The Reuters headline says it all: U.S. hiring scene pointing to economy in need of Fed’s help.
I can almost hear the Beach Boys’ Al Jardine: “Help me, Benny! Help, help me, Benny!”
U.S. employers likely stepped up hiring only slightly in May, a sign the economy was growing modestly but not strongly enough to convince the Federal Reserve to scale back the amount of cash it is pumping into the banking system.
The economy probably added 170,000 jobs in May. It was the third month in a row where job increases were under 200,000. “The labor market may not be as strong as we thought,” said Kevin Cummins, an economist at UBS in Stamford, Connecticut.
Excuse me? Not as strong as we thought? Who are “we”? Ben Bernanke says the FED must counterfeit an additional $85 billion a month, or a trillion dollars a year, until unemployment gets to 6.5%.
The report could heighten concerns government austerity enacted this year is sapping vigor from the economy, and might dampen speculation the Fed might soon trim bond purchases aimed at lowering interest rates and boosting employment.
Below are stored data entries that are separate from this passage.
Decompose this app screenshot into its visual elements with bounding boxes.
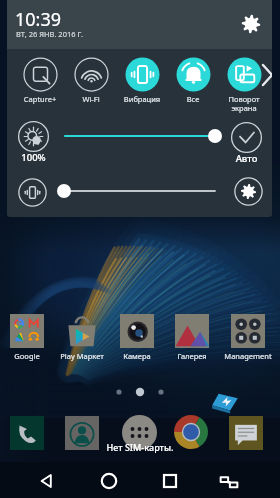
staticText: 100% [15, 151, 52, 164]
button[interactable]: Management [222, 314, 274, 358]
button[interactable]: Settings [241, 14, 261, 34]
staticText: Wi-Fi [66, 94, 116, 104]
button[interactable]: App [10, 416, 44, 450]
button[interactable]: App [65, 416, 99, 450]
button[interactable]: Все [168, 57, 218, 102]
staticText: Нет SIM-карты. [0, 441, 280, 453]
button[interactable]: App [229, 416, 263, 450]
button[interactable]: Sound mode [18, 178, 47, 207]
staticText: ВТ, 26 ЯНВ. 2016 Г. [16, 29, 83, 39]
button[interactable]: Wi-Fi [66, 57, 116, 102]
staticText: Google [1, 351, 53, 361]
button[interactable]: Sound settings [234, 177, 263, 206]
staticText: Вибрация [117, 94, 167, 104]
button[interactable]: Capture+ [15, 57, 65, 102]
staticText: Все [168, 94, 218, 104]
button[interactable]: Apps [122, 415, 157, 450]
button[interactable]: Back [36, 471, 56, 491]
button[interactable]: Поворот экрана [219, 57, 269, 111]
button[interactable]: App [174, 415, 208, 449]
button[interactable]: Auto brightness [231, 122, 262, 153]
button[interactable]: Вибрация [117, 57, 167, 102]
button[interactable]: Brightness [18, 121, 49, 152]
button[interactable]: Split screen [218, 471, 240, 493]
button[interactable]: Google [1, 314, 53, 358]
staticText: Авто [228, 152, 265, 165]
staticText: Галерея [166, 351, 218, 361]
staticText: Камера [111, 351, 163, 361]
button[interactable]: Recents [160, 471, 180, 491]
button[interactable]: Камера [111, 314, 163, 358]
staticText: Play Маркет [56, 351, 108, 361]
button[interactable]: Home [99, 471, 119, 491]
staticText: Поворот экрана [219, 94, 269, 113]
button[interactable]: Play Маркет [56, 314, 108, 358]
staticText: Management [222, 351, 274, 361]
button[interactable]: Галерея [166, 314, 218, 358]
staticText: Capture+ [15, 94, 65, 104]
button[interactable]: Widget [209, 388, 241, 420]
staticText: 10:39 [15, 7, 62, 32]
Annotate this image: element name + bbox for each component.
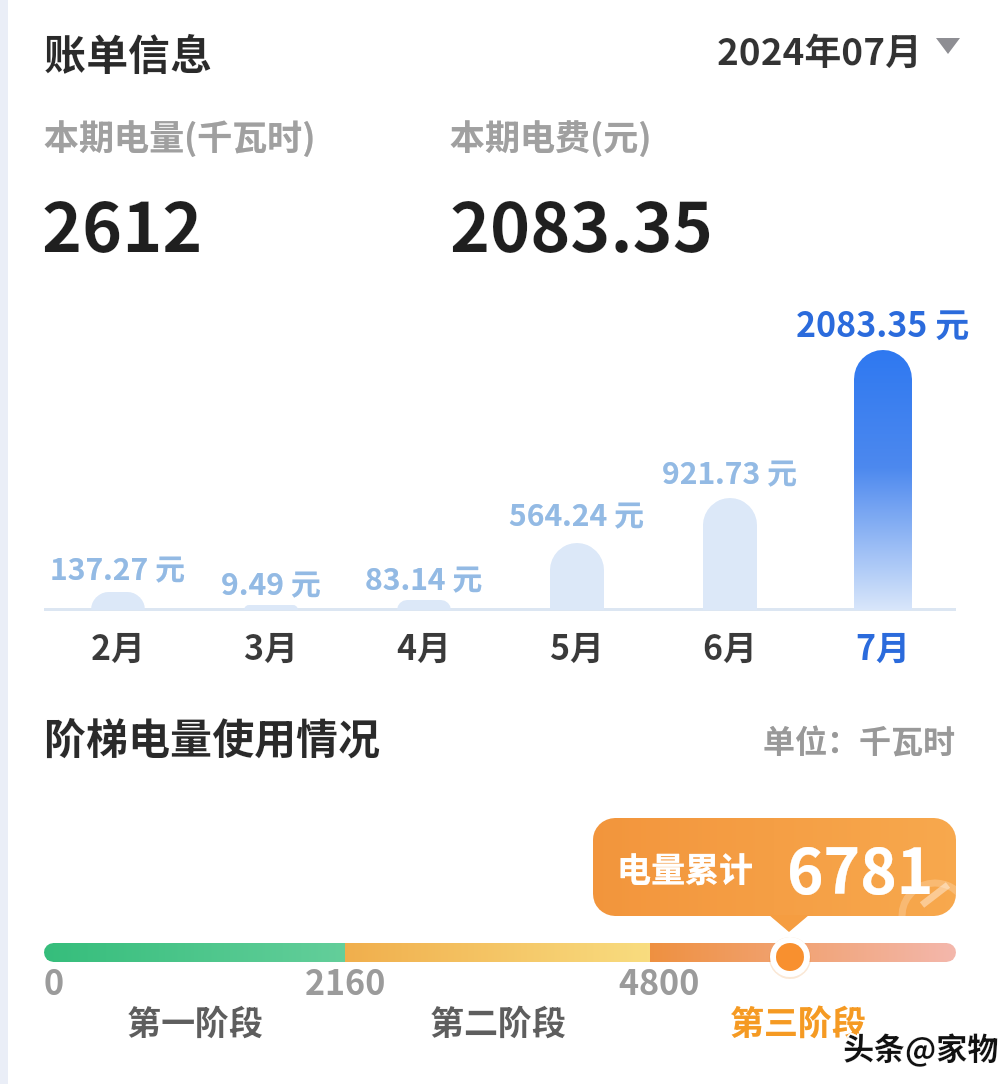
staticText: 921.73 元 xyxy=(662,449,798,492)
staticText: 阶梯电量使用情况 xyxy=(44,705,381,766)
staticText: 第二阶段 xyxy=(430,996,566,1045)
staticText: 头条@家物 xyxy=(843,1026,999,1071)
staticText: 4800 xyxy=(619,956,700,1005)
staticText: 电量累计 xyxy=(617,843,753,892)
staticText: 2083.35 xyxy=(450,173,713,271)
staticText: 头条@家物 xyxy=(843,1022,999,1067)
staticText: 第三阶段 xyxy=(730,996,866,1045)
staticText: 头条@家物 xyxy=(841,1024,997,1069)
button[interactable]: 电量累计 xyxy=(593,818,956,916)
staticText: 2160 xyxy=(305,956,386,1005)
staticText: 单位：千瓦时 xyxy=(763,716,956,762)
staticText: 83.14 元 xyxy=(365,555,483,598)
staticText: 564.24 元 xyxy=(509,491,645,534)
button[interactable]: 2024年07月 xyxy=(700,22,960,70)
staticText: 头条@家物 xyxy=(845,1024,1000,1069)
staticText: 0 xyxy=(44,956,65,1005)
staticText: 137.27 元 xyxy=(50,545,186,588)
staticText: 第一阶段 xyxy=(127,996,263,1045)
staticText: 6月 xyxy=(703,621,758,670)
staticText: 9.49 元 xyxy=(221,560,321,603)
staticText: 6781 xyxy=(787,822,934,912)
staticText: 4月 xyxy=(397,621,452,670)
staticText: 5月 xyxy=(550,621,605,670)
staticText: 2083.35 元 xyxy=(796,298,970,347)
staticText: 本期电费(元) xyxy=(450,109,652,160)
staticText: 2月 xyxy=(91,621,146,670)
staticText: 3月 xyxy=(244,621,299,670)
staticText: 本期电量(千瓦时) xyxy=(44,109,316,160)
staticText: 账单信息 xyxy=(44,21,213,82)
staticText: 7月 xyxy=(856,621,911,670)
staticText: 2612 xyxy=(42,173,203,271)
staticText: 2024年07月 xyxy=(717,22,922,70)
staticText: 头条@家物 xyxy=(843,1024,999,1069)
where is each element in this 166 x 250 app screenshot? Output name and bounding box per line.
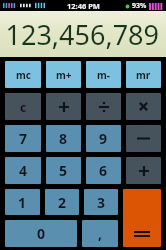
button[interactable]: 0 [5, 220, 77, 247]
button[interactable]: Clear [5, 93, 41, 120]
button[interactable]: 8 [46, 125, 81, 152]
button[interactable]: 2 [45, 189, 79, 215]
staticText: 9 [99, 129, 108, 148]
staticText: 3 [97, 193, 106, 212]
staticText: 2 [58, 193, 67, 212]
staticText: 8 [59, 129, 68, 148]
staticText: 93% [132, 1, 147, 11]
staticText: 7 [19, 129, 28, 148]
button[interactable]: 7 [5, 125, 41, 152]
staticText: mr [136, 68, 151, 82]
staticText: mc [16, 68, 31, 82]
button[interactable]: Plus [126, 157, 161, 184]
button[interactable]: mr [126, 61, 161, 88]
staticText: 5 [59, 161, 68, 180]
button[interactable]: m+ [46, 61, 81, 88]
staticText: 123,456,789 [5, 16, 159, 53]
button[interactable]: 5 [46, 157, 81, 184]
button[interactable]: Divide [86, 93, 121, 120]
button[interactable]: 3 [84, 189, 118, 215]
button[interactable]: , [82, 220, 118, 247]
button[interactable]: 9 [86, 125, 121, 152]
button[interactable]: Multiply [126, 93, 161, 120]
button[interactable]: 4 [5, 157, 41, 184]
staticText: 12:46 PM [67, 1, 100, 11]
button[interactable]: m- [86, 61, 121, 88]
button[interactable]: 1 [5, 189, 40, 215]
staticText: 0 [37, 224, 46, 243]
button[interactable]: mc [5, 61, 41, 88]
staticText: 6 [99, 161, 108, 180]
button[interactable]: Plus minus [46, 93, 81, 120]
staticText: m- [97, 68, 110, 82]
button[interactable]: Equals [123, 189, 161, 247]
staticText: m+ [56, 68, 72, 82]
staticText: , [98, 224, 102, 243]
staticText: c [20, 99, 27, 115]
staticText: 1 [18, 193, 27, 212]
staticText: 4 [19, 161, 28, 180]
button[interactable]: Minus [126, 125, 161, 152]
button[interactable]: 6 [86, 157, 121, 184]
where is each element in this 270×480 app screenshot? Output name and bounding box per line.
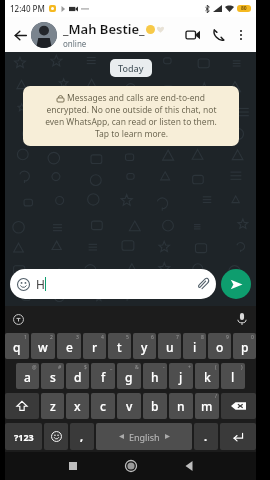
staticText: H — [36, 276, 45, 292]
staticText: ) — [241, 364, 243, 371]
button[interactable]: Messages and calls are end-to-end — [23, 86, 239, 146]
staticText: d — [74, 369, 82, 385]
button[interactable]: Voice call — [207, 24, 229, 46]
button[interactable]: z — [41, 393, 64, 419]
button[interactable]: & — [117, 363, 141, 389]
other: Attach — [197, 278, 209, 290]
staticText: ( — [215, 364, 217, 371]
staticText: j — [179, 369, 183, 385]
staticText: Today — [118, 62, 144, 74]
button[interactable]: . — [194, 423, 218, 450]
button[interactable]: 5 — [108, 333, 131, 359]
button[interactable]: Recent apps — [58, 452, 88, 480]
button[interactable]: x — [66, 393, 89, 419]
button[interactable]: _Mah Bestie_ — [63, 20, 182, 49]
button[interactable]: n — [169, 393, 193, 419]
button[interactable]: 7 — [158, 333, 181, 359]
staticText: k — [204, 369, 211, 385]
staticText: _ — [110, 364, 113, 371]
staticText: 7 — [176, 334, 179, 341]
staticText: p — [241, 339, 249, 355]
staticText: 3 — [76, 334, 79, 341]
button[interactable]: ( — [195, 363, 219, 389]
staticText: y — [141, 339, 148, 355]
button[interactable]: Backspace — [221, 393, 256, 419]
staticText: 4 — [101, 334, 104, 341]
staticText: 1 — [24, 334, 27, 341]
button[interactable]: Today — [118, 62, 144, 74]
button[interactable]: English — [96, 423, 192, 450]
staticText: 2 — [50, 334, 53, 341]
button[interactable]: Clipboard — [11, 312, 25, 326]
staticText: c — [100, 398, 106, 414]
staticText: i — [193, 339, 197, 355]
button[interactable]: 4 — [83, 333, 106, 359]
staticText: s — [50, 369, 56, 385]
button[interactable]: Shift — [5, 393, 39, 419]
staticText: r — [92, 339, 98, 355]
button[interactable]: 2 — [31, 333, 55, 359]
button[interactable]: More options — [231, 25, 251, 45]
button[interactable]: Emoji — [10, 269, 216, 299]
button[interactable]: # — [41, 363, 64, 389]
button[interactable]: Back — [10, 25, 30, 45]
staticText: q — [13, 339, 21, 355]
staticText: e — [66, 339, 73, 355]
staticText: t — [117, 339, 122, 355]
staticText: 0 — [251, 334, 254, 341]
button[interactable]: 0 — [233, 333, 256, 359]
button[interactable]: b — [143, 393, 167, 419]
staticText: , — [80, 429, 84, 444]
staticText: 9 — [226, 334, 229, 341]
staticText: even WhatsApp, can read or listen to the… — [45, 116, 217, 128]
button[interactable]: Send — [221, 269, 251, 299]
staticText: n — [177, 398, 185, 414]
staticText: . — [204, 429, 208, 444]
button[interactable]: $ — [66, 363, 89, 389]
other: Emoji — [17, 278, 30, 291]
staticText: a — [24, 369, 31, 385]
staticText: # — [58, 364, 62, 371]
button[interactable]: , — [70, 423, 94, 450]
staticText: 6 — [151, 334, 154, 341]
staticText: w — [38, 339, 48, 355]
staticText: 5 — [126, 334, 129, 341]
staticText: z — [50, 398, 56, 414]
button[interactable]: 9 — [208, 333, 231, 359]
button[interactable]: 3 — [57, 333, 81, 359]
staticText: g — [125, 369, 133, 385]
button[interactable]: Home — [116, 452, 146, 480]
button[interactable]: Voice input — [234, 311, 250, 327]
staticText: 80 — [241, 5, 247, 12]
button[interactable]: Emoji keyboard — [44, 423, 68, 450]
button[interactable]: 8 — [183, 333, 206, 359]
button[interactable]: Video call — [182, 24, 204, 46]
button[interactable]: Back — [174, 452, 204, 480]
button[interactable]: ) — [221, 363, 245, 389]
staticText: 8 — [201, 334, 204, 341]
staticText: + — [188, 364, 191, 371]
button[interactable]: - — [143, 363, 167, 389]
staticText: _Mah Bestie_ — [63, 20, 145, 38]
button[interactable]: 6 — [133, 333, 156, 359]
staticText: m — [201, 398, 213, 414]
button[interactable]: / — [195, 393, 219, 419]
staticText: ?123 — [14, 431, 34, 443]
button[interactable]: ?123 — [5, 423, 42, 450]
staticText: l — [231, 369, 235, 385]
staticText: x — [74, 398, 81, 414]
staticText: h — [151, 369, 159, 385]
staticText: v — [126, 398, 133, 414]
button[interactable]: 1 — [5, 333, 29, 359]
button[interactable]: _ — [91, 363, 115, 389]
button[interactable]: c — [91, 393, 115, 419]
staticText: Messages and calls are end-to-end — [67, 92, 206, 104]
staticText: $ — [84, 364, 87, 371]
staticText: English — [129, 431, 160, 443]
button[interactable]: Enter — [220, 423, 256, 450]
button[interactable]: @ — [16, 363, 39, 389]
staticText: / — [215, 393, 217, 400]
button[interactable]: + — [169, 363, 193, 389]
button[interactable]: v — [117, 393, 141, 419]
staticText: b — [151, 398, 159, 414]
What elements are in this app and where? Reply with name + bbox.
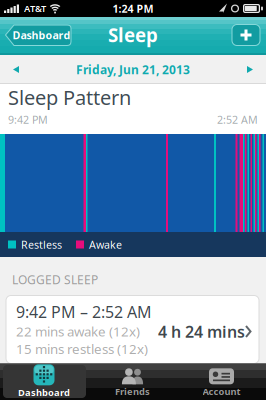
button[interactable]: Next day	[239, 58, 261, 81]
staticText: 9:42 PM – 2:52 AM	[16, 301, 152, 322]
button[interactable]: Account	[177, 363, 266, 400]
staticText: 15 mins restless (12x)	[16, 340, 148, 358]
staticText: Dashboard	[12, 28, 70, 42]
staticText: Account	[202, 385, 240, 398]
button[interactable]: Add	[232, 24, 260, 46]
staticText: 9:42 PM	[8, 113, 48, 127]
staticText: Friends	[115, 385, 150, 398]
staticText: AT&T	[24, 2, 46, 15]
button[interactable]: Previous day	[5, 58, 27, 81]
staticText: Sleep	[108, 23, 158, 47]
staticText: 1:24 PM	[112, 1, 154, 16]
staticText: 22 mins awake (12x)	[16, 322, 140, 340]
button[interactable]: Dashboard	[0, 363, 88, 400]
staticText: Dashboard	[18, 386, 70, 399]
staticText: Sleep Pattern	[8, 84, 131, 111]
button[interactable]: Friends	[88, 363, 177, 400]
staticText: LOGGED SLEEP	[12, 272, 98, 287]
staticText: Restless	[21, 237, 62, 252]
staticText: Friday, Jun 21, 2013	[76, 62, 190, 77]
staticText: 4 h 24 mins	[158, 321, 245, 342]
button[interactable]: 9:42 PM – 2:52 AM	[6, 296, 259, 364]
staticText: Awake	[89, 237, 122, 252]
button[interactable]: Friday, Jun 21, 2013	[76, 62, 190, 77]
staticText: 2:52 AM	[217, 113, 258, 127]
button[interactable]: Dashboard	[5, 24, 71, 46]
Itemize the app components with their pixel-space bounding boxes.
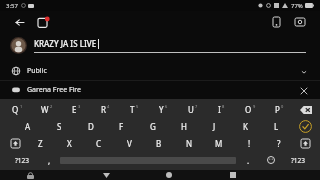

This is FED-watching. The FED says, over and over, “6.5% or bust.” But FED-watchers look at every bit of data to see if we should trust the FED.
We should trust the FED . . . to do exactly as it says. It will inflate.
Officials at the U.S. central bank have intimated they could be close to tapering bond purchases despite modest economic growth which is not expected to pick up until late in the year when the sting from government spending cuts begins to fade.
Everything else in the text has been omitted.